Here are a few tips for managing stress at work:

  • Take frequent, regular breaks,
  • Use relaxation techniques such as meditation,
  • Listen to relaxing music,
  • Take a walk around the block at lunchtime.

It may sometimes be necessary to adjust your work situation. In some cases, reclassification may be the best option.

The attending psychiatrist may need to collaborate with the occupational physician in the interests of the patient and in agreement with the latter.

Choose a job with fixed but flexible hours 

Sleep is an important factor in managing the disease. Poor sleep is often the harbinger of a new attack.

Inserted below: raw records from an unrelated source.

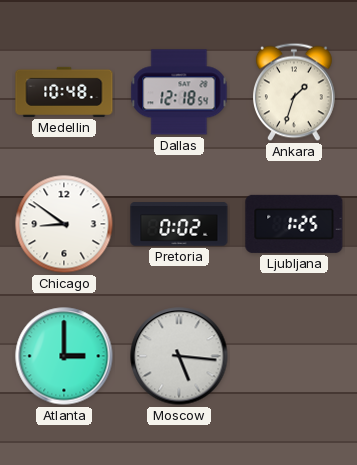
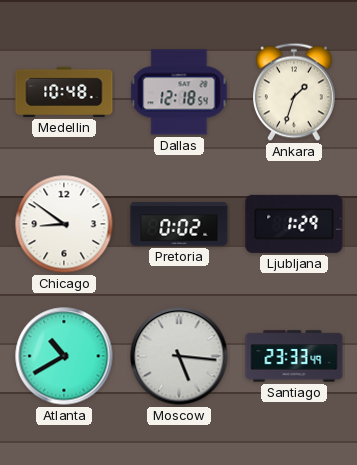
Ljubljana: 1:25 -> 1:29
Atlanta: 3:00 -> 10:40
Santiago: none -> 23:33
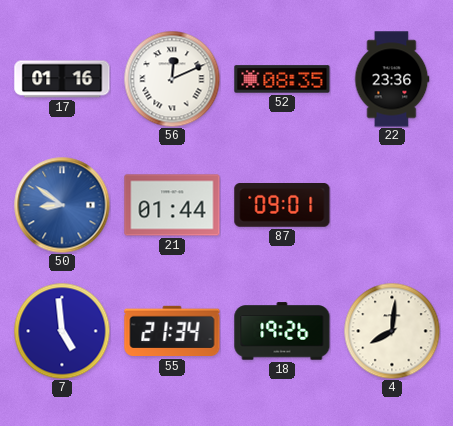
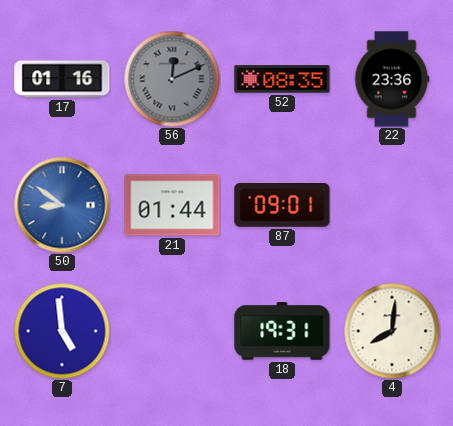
56 dial: white -> grey
55: 21:34 -> none
18: 19:26 -> 19:31
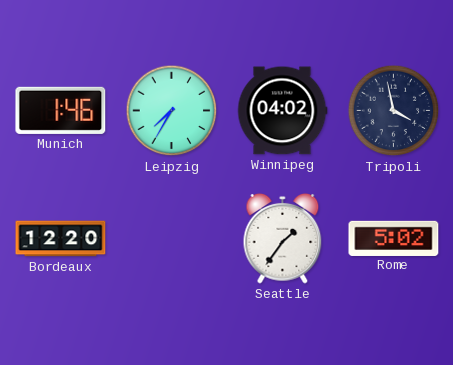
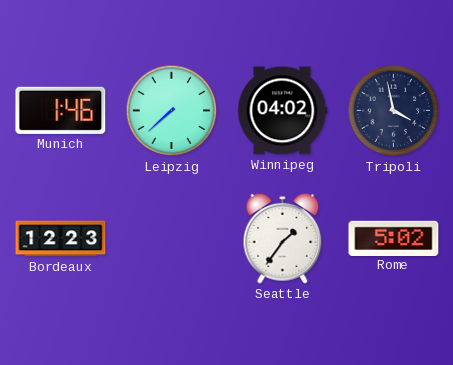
Leipzig: 7:35 -> 7:38
Bordeaux: 12:20 -> 12:23
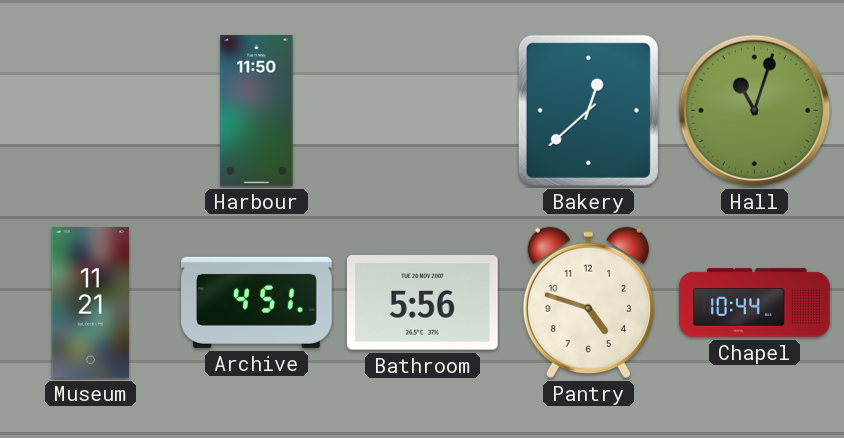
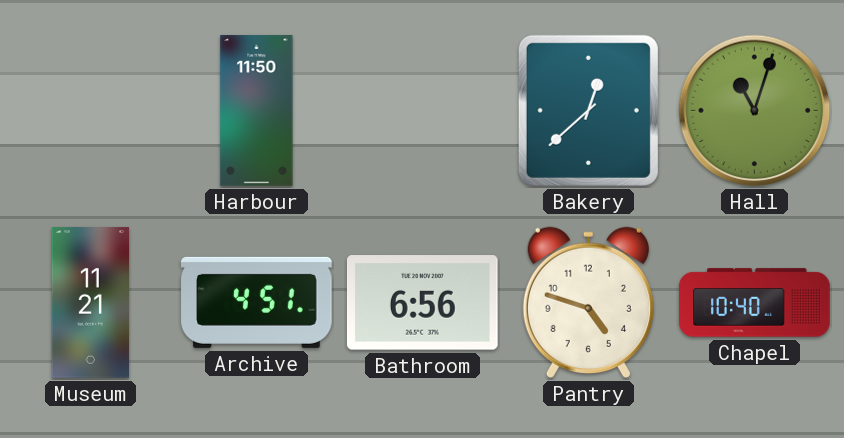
Bathroom: 5:56 -> 6:56
Chapel: 10:44 -> 10:40
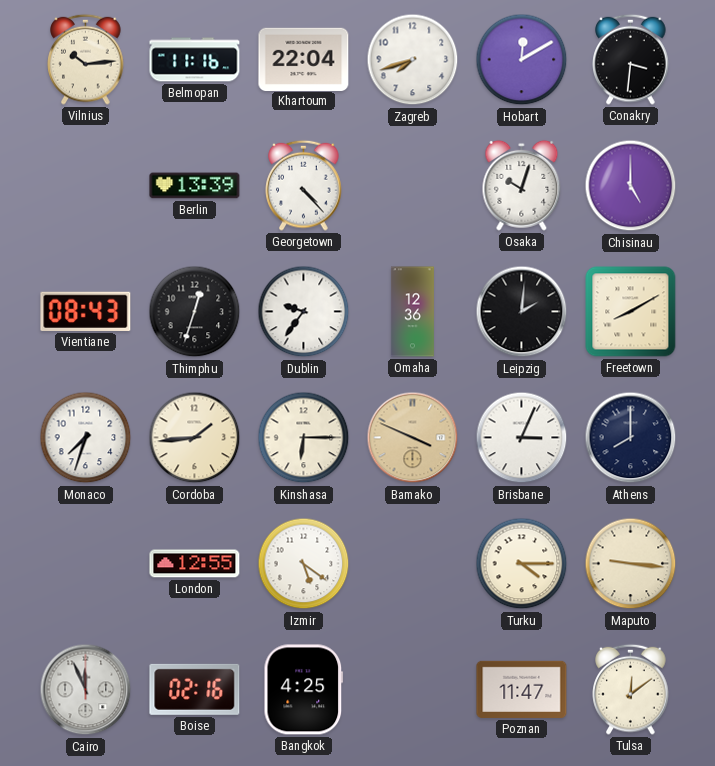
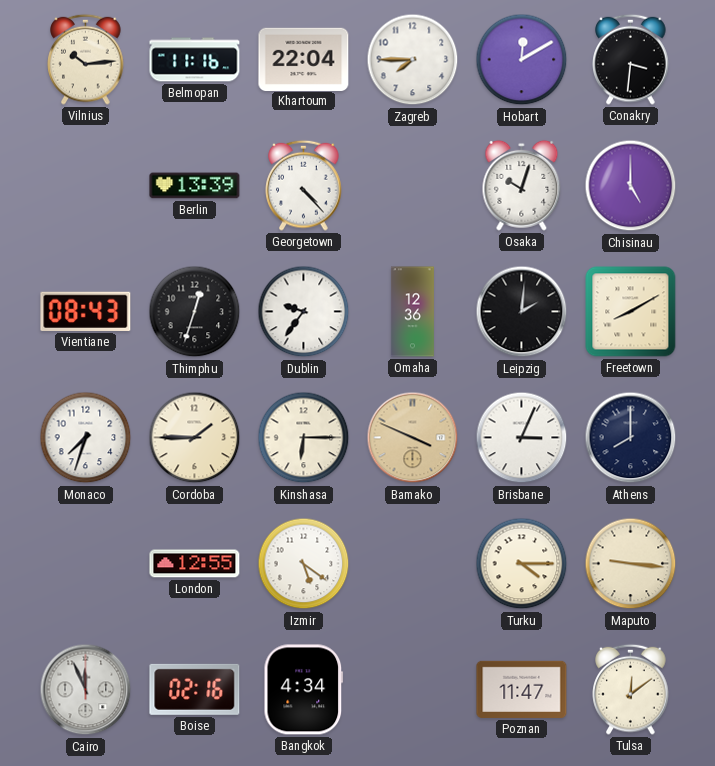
Zagreb: 7:42 -> 7:45
Cordoba: 1:44 -> 1:45
Bangkok: 4:25 -> 4:34
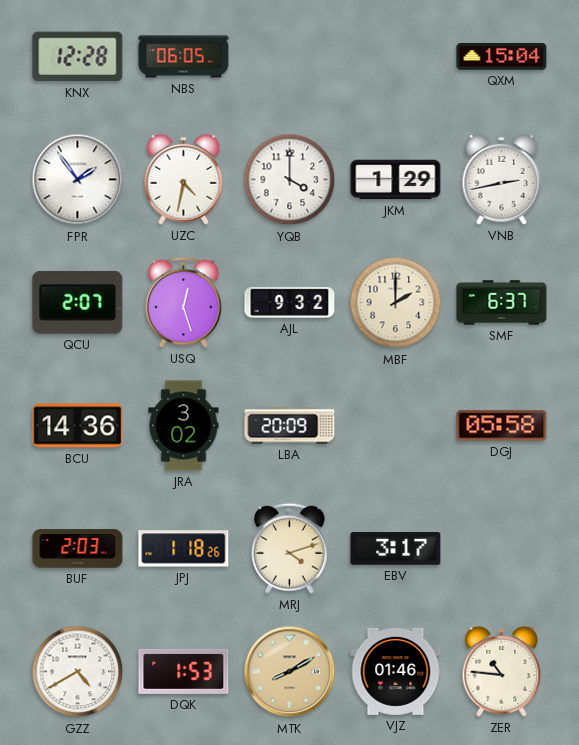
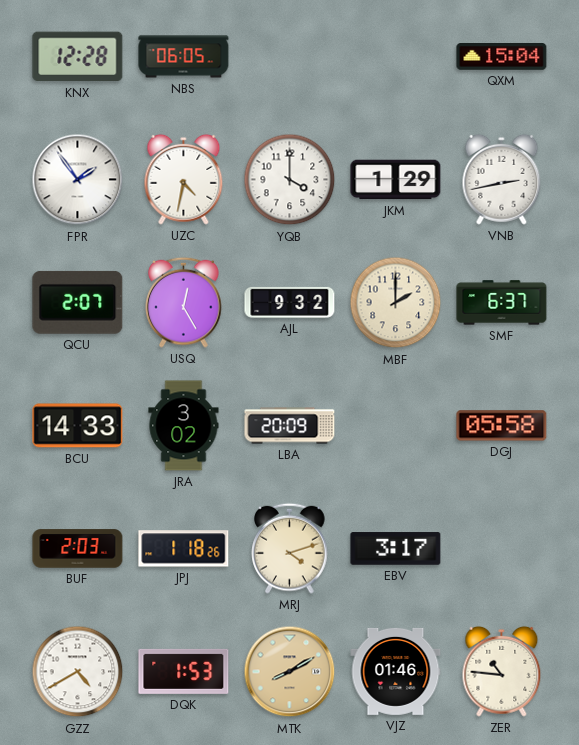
USQ: 12:27 -> 12:25
BCU: 14:36 -> 14:33
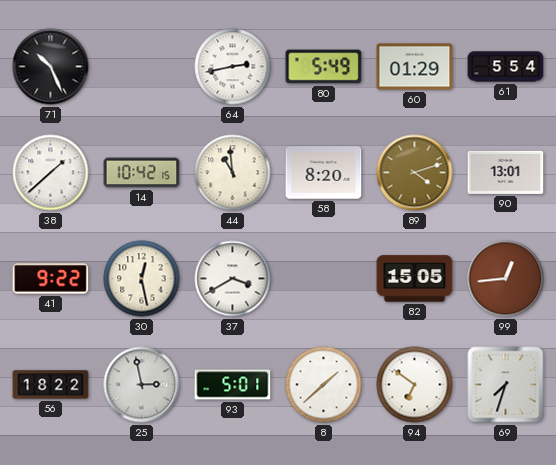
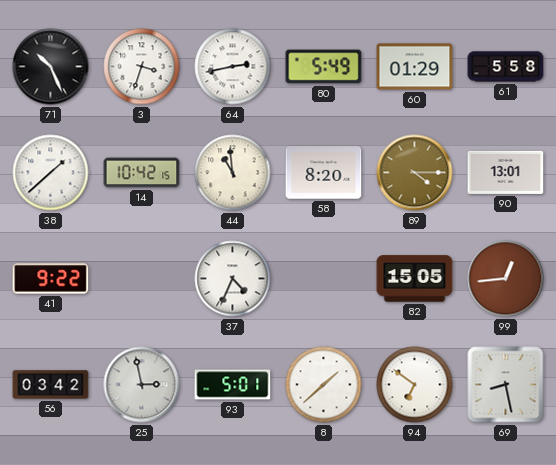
3: none -> 3:33
61: 5:54 -> 5:58
89: 4:12 -> 4:15
30: 12:28 -> none
37: 3:40 -> 4:34
56: 18:22 -> 03:42
69: 7:33 -> 8:28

It is therefore important to avoid jobs with night shifts or changing working hours. "Classic" working hours will allow you to get a good night's sleep.

What's more, flexible working hours allow you to choose less stressful working hours. For example, starting very early in the morning before colleagues arrive, or working from home for part of the week, is a good compromise for people affected by bipolar disorder.

Be organized in your work 

By being organized and rigorous, you can eliminate a lot of the stress that may come with the job.

Here are a few tips:

  • Make lists of the tasks you have to do on a daily basis and tick off items as they are completed,
  • Break down your important projects into smaller tasks and concentrate on one task at a time,
  • Use your electronic diary to remind yourself of tasks to be completed and their deadlines.